▶ DIRECTIONS
Could you repeat exactly the lines from the one containing "is (1041, 1925)." through the last line of the records, with no pictures?
____________________
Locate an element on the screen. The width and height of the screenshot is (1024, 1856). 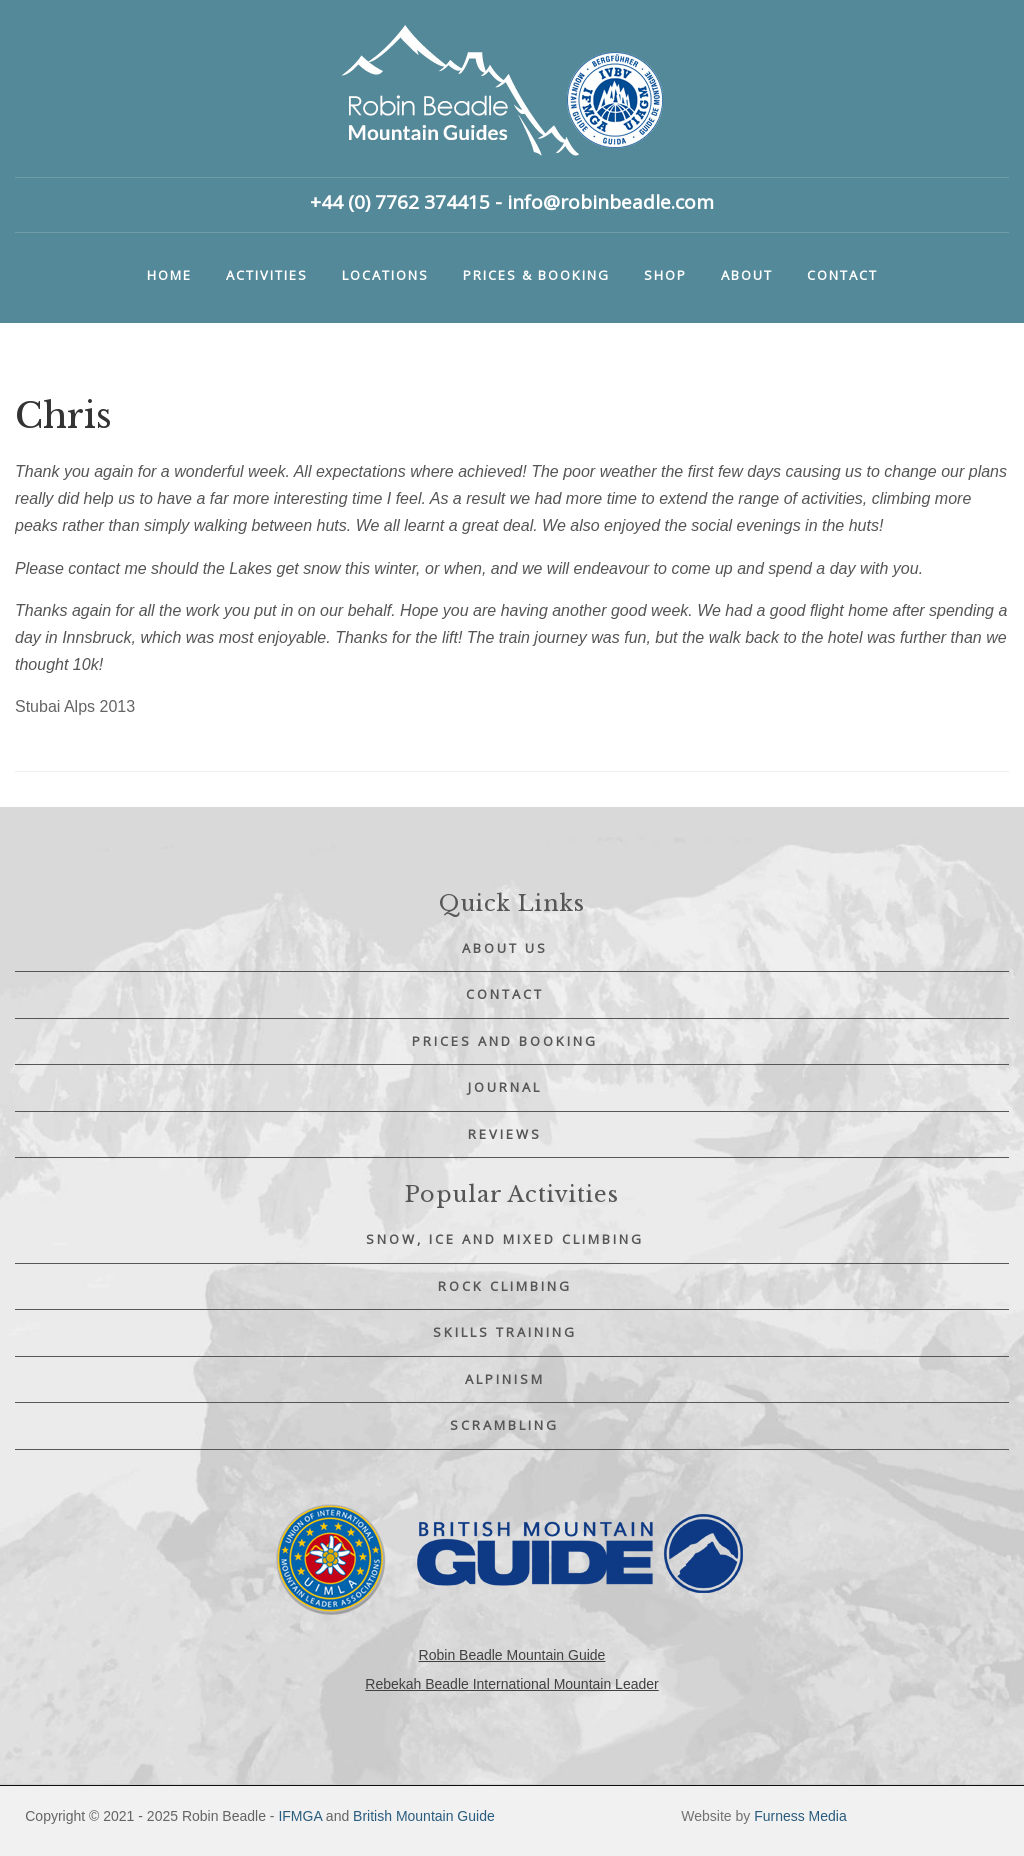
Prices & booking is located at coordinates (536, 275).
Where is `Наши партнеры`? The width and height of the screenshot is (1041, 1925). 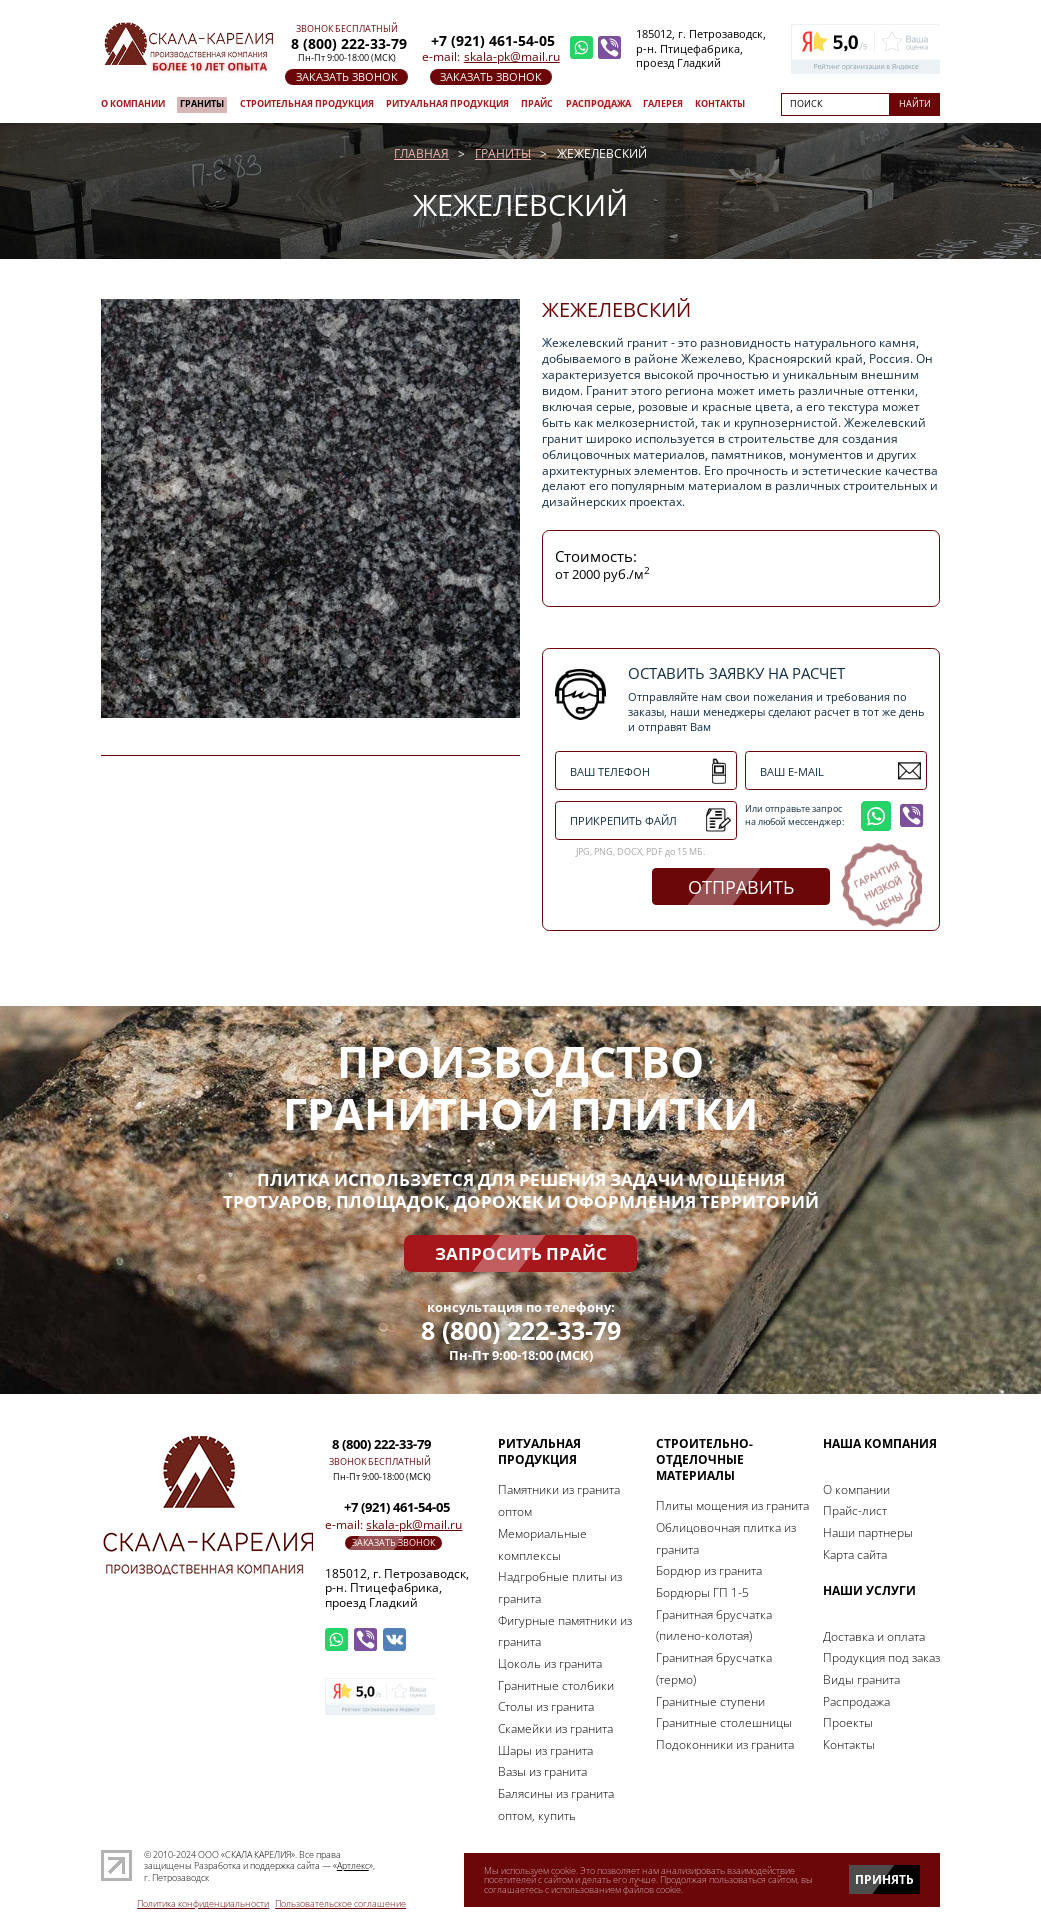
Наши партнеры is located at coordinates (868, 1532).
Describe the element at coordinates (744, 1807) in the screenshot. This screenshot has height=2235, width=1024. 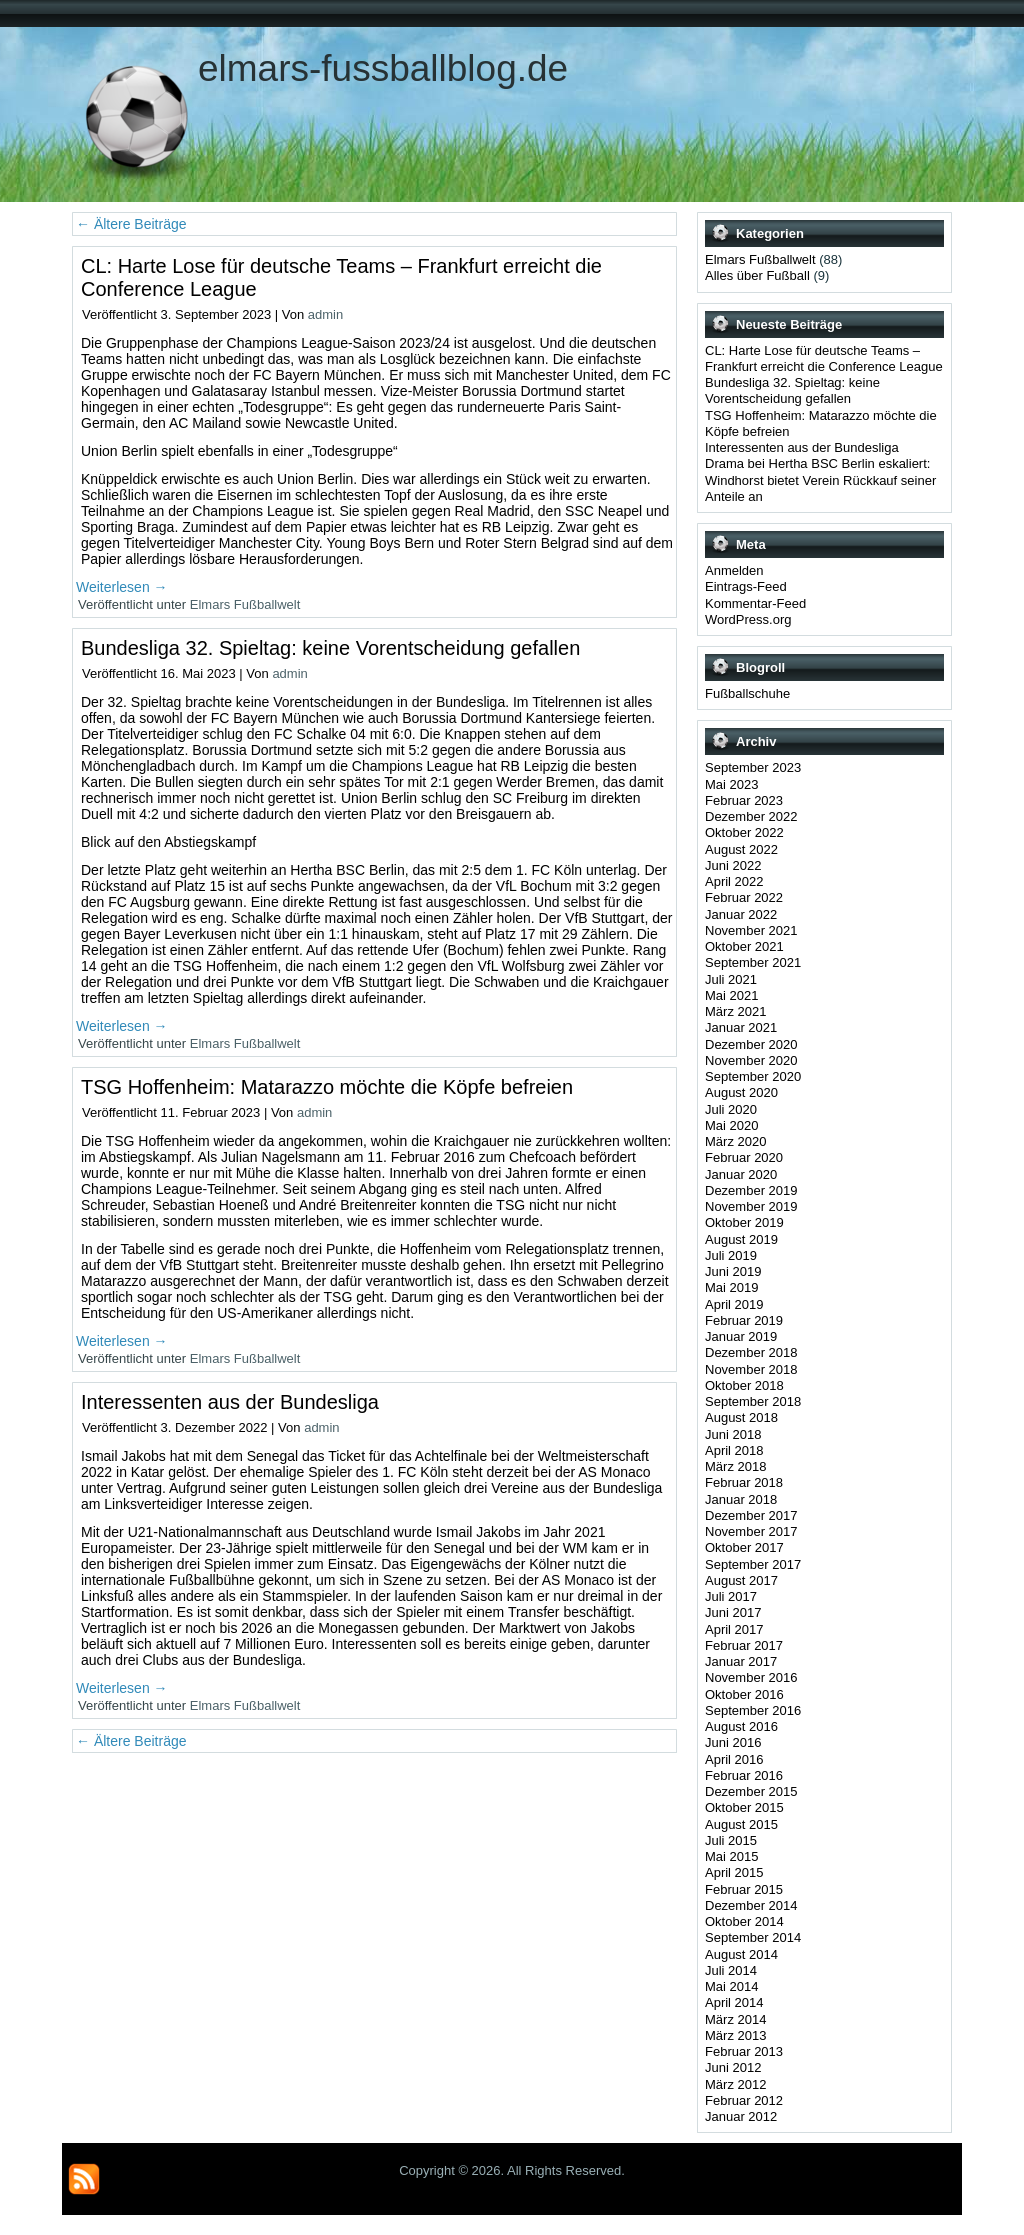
____________________
▶ REPLY
Where is `Наши партнеры`? The width and height of the screenshot is (1041, 1925). 
Наши партнеры is located at coordinates (868, 1532).
Describe the element at coordinates (744, 1807) in the screenshot. This screenshot has height=2235, width=1024. 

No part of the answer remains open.